LISTED ENTRIES:
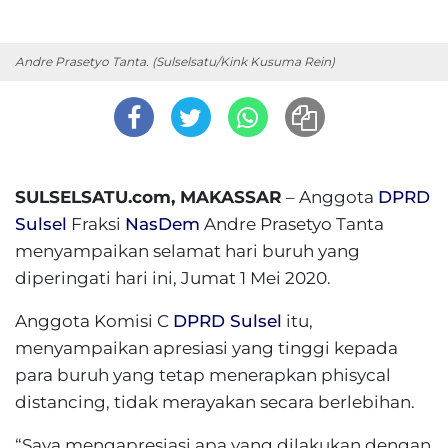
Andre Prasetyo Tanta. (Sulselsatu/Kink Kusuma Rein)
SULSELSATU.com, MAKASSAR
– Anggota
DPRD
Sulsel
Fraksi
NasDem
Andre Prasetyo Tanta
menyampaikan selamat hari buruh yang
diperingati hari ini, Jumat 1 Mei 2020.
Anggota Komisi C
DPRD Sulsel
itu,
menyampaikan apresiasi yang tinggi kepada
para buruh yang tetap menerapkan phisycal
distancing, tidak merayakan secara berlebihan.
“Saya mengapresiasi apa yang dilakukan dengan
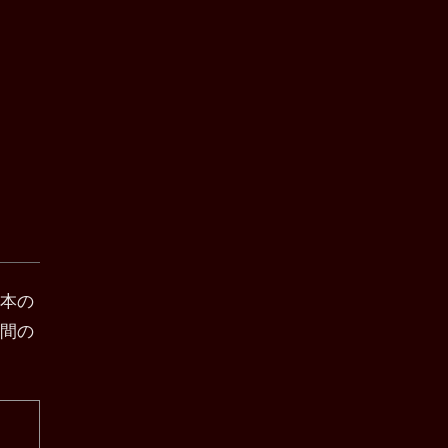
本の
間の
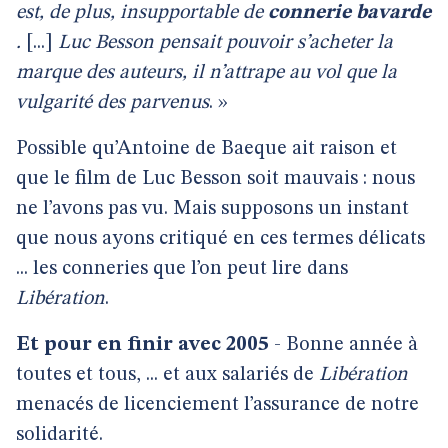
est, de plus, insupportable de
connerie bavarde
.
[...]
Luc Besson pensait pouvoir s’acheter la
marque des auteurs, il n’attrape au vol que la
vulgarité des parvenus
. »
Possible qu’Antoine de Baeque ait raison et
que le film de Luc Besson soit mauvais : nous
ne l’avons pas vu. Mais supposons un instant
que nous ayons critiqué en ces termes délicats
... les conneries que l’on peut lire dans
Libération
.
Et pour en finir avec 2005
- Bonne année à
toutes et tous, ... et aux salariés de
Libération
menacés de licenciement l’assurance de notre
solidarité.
---
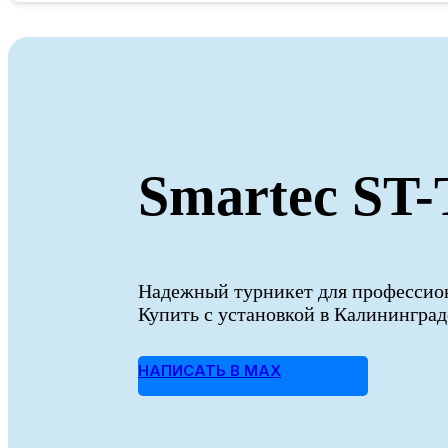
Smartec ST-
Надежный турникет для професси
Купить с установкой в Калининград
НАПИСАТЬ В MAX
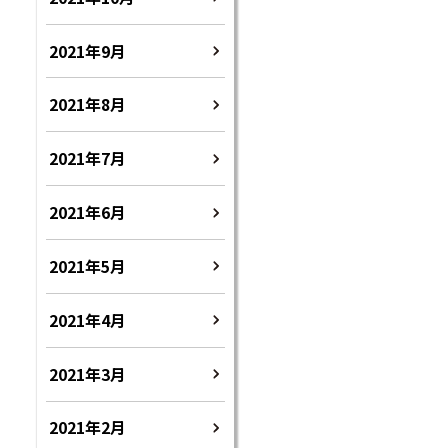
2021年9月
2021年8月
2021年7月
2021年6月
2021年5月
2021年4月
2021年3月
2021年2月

WHAT YOU NEED TO DO: What is the number of lines in the data above that contain the word "Prasetyo"? Report the figure only.

ANSWER SECTION: 2